(SUPPLIED DATA begins)

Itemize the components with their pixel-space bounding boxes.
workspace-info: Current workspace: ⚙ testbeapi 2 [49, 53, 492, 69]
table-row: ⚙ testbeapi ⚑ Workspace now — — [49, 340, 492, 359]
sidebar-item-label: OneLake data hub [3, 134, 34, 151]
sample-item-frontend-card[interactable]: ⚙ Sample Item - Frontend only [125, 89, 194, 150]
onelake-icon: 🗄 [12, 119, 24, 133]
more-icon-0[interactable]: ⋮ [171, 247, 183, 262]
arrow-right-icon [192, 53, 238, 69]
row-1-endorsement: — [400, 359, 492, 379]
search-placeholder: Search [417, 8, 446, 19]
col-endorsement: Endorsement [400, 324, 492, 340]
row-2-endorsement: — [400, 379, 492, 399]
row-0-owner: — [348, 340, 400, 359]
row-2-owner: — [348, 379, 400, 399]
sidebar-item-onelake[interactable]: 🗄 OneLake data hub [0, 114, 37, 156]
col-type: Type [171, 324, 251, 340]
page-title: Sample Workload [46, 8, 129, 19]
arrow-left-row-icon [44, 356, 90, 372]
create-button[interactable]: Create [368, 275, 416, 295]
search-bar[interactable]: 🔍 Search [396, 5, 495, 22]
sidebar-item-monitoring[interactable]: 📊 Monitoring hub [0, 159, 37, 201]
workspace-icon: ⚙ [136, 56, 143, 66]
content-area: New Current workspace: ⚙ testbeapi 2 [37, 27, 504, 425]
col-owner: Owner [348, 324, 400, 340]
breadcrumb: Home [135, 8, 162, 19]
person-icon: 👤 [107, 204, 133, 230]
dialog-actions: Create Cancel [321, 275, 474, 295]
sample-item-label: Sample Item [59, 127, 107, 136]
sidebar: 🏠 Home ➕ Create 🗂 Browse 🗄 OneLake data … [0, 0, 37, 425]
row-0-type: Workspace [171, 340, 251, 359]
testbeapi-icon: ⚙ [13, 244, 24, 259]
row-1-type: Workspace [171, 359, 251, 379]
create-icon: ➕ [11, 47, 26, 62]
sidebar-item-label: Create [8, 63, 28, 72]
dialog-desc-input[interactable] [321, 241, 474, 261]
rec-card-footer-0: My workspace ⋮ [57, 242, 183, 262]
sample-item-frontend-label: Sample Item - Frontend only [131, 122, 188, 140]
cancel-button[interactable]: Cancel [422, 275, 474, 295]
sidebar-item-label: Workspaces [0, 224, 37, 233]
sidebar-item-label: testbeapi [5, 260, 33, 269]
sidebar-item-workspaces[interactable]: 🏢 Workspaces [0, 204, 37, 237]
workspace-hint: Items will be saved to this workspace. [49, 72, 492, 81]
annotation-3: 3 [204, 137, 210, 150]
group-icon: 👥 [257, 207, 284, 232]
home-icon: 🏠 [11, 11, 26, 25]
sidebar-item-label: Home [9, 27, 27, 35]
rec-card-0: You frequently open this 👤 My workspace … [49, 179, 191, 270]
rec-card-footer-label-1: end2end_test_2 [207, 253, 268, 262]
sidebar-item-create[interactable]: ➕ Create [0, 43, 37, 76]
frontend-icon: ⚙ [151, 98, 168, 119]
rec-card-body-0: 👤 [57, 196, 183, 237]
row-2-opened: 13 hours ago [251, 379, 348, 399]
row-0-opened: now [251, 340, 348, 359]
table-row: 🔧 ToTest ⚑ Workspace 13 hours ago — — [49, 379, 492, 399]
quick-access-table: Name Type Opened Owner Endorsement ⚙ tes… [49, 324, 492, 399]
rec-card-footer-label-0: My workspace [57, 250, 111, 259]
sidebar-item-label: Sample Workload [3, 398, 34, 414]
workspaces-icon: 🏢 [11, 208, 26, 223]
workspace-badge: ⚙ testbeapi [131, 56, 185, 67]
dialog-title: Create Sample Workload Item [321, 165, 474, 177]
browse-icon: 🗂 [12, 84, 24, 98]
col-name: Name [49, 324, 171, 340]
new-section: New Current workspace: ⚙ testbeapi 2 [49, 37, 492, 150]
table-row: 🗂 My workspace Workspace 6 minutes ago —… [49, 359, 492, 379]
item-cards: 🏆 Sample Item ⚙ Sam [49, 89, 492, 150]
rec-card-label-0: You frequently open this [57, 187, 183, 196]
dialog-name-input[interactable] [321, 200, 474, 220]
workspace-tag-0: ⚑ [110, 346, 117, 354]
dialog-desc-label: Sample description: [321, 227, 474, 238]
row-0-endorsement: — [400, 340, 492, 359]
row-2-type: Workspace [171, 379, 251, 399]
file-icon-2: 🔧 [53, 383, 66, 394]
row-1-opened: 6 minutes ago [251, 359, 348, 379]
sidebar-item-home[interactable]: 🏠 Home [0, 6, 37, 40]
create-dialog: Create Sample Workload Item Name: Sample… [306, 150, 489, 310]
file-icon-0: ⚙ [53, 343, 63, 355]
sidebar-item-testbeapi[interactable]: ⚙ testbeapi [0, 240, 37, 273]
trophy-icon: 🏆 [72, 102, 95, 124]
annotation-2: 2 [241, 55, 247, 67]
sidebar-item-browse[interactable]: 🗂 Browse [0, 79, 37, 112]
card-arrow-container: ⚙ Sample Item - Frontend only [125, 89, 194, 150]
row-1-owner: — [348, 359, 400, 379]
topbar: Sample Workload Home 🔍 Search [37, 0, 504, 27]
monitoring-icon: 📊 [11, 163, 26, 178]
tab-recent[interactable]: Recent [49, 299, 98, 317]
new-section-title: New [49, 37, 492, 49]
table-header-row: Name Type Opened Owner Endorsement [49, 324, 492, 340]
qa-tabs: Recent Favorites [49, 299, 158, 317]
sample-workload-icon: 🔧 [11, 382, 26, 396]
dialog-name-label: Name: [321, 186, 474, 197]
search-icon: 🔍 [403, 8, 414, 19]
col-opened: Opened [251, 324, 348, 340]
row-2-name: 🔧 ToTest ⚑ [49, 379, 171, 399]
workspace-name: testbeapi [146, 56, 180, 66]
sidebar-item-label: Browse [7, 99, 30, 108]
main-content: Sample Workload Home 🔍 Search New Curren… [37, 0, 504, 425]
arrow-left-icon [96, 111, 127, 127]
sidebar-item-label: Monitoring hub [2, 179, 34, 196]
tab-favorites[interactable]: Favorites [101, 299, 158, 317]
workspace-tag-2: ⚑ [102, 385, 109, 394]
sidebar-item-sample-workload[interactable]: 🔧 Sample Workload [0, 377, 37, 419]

(SUPPLIED DATA ends)
(SUPPLIED DATA begins)

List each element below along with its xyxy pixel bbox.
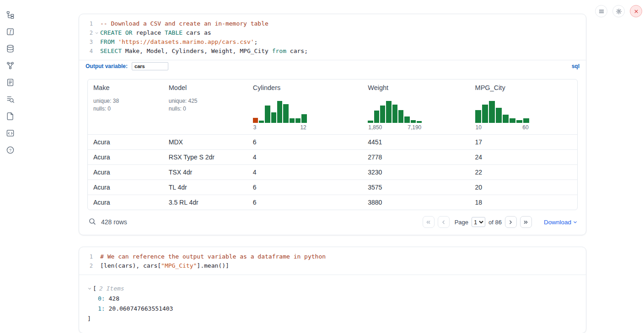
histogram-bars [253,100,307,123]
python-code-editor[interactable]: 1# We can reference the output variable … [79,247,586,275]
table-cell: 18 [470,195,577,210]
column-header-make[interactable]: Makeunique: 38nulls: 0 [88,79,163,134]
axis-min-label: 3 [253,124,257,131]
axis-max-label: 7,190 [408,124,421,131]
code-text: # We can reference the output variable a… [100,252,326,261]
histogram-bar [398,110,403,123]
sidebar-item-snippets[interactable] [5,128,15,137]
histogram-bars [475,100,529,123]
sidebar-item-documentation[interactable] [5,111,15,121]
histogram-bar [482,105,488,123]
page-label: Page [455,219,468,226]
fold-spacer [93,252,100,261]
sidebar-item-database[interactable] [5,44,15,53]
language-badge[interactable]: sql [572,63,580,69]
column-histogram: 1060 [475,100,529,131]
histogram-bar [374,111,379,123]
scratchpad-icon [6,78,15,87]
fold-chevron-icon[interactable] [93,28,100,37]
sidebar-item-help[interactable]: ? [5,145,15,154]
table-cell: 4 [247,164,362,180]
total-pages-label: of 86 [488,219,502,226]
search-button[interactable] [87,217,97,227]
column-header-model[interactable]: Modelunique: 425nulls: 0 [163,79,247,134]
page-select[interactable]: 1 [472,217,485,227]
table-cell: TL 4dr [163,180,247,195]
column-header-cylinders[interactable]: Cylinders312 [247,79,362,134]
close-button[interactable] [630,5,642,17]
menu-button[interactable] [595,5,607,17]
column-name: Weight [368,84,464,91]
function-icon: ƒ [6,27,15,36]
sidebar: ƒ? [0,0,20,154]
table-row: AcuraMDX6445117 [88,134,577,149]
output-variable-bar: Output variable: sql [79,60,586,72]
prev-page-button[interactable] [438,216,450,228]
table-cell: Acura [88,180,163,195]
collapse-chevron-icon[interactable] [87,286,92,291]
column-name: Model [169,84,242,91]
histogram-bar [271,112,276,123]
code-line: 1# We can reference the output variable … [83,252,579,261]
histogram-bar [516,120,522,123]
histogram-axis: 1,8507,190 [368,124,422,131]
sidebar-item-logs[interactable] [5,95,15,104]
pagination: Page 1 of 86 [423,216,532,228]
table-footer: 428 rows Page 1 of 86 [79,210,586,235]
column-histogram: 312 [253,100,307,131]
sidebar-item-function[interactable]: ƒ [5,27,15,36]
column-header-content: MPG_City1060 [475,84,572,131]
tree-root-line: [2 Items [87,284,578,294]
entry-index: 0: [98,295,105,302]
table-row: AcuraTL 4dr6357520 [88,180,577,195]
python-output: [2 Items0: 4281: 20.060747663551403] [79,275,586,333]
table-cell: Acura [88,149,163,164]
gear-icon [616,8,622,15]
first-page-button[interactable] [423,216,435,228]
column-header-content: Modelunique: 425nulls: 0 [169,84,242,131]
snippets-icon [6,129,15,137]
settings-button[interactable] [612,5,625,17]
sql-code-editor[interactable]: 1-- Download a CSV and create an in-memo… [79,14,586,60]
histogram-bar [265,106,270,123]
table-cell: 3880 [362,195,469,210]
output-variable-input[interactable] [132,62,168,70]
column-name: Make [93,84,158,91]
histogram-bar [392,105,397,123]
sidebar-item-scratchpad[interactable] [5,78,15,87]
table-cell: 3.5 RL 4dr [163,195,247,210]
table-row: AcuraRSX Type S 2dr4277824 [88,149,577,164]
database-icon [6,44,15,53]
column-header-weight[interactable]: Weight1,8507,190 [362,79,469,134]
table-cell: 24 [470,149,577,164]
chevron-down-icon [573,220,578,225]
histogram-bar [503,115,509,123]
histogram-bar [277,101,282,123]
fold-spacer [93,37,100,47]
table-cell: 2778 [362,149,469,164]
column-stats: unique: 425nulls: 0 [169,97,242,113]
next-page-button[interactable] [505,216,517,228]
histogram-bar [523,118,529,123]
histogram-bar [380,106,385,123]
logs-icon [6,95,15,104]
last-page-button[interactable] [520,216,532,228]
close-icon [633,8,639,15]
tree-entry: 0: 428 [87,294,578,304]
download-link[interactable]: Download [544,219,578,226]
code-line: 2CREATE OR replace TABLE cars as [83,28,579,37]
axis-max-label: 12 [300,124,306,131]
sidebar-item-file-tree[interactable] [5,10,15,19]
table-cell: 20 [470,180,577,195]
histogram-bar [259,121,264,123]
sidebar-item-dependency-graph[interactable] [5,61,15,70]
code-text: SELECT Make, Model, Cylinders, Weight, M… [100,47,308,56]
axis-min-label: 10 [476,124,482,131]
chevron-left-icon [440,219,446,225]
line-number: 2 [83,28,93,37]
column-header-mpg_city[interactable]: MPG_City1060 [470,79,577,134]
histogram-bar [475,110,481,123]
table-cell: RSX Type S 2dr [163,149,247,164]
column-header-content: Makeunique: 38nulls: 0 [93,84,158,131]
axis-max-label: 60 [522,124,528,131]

(SUPPLIED DATA ends)

__WHAT IS EXPECTED__.
Please go through the data and copy each line containing the word "hours".

__COMPLETED EXERCISE__.
row-2-opened: 13 hours ago [251, 379, 348, 399]
table-row: 🔧 ToTest ⚑ Workspace 13 hours ago — — [49, 379, 492, 399]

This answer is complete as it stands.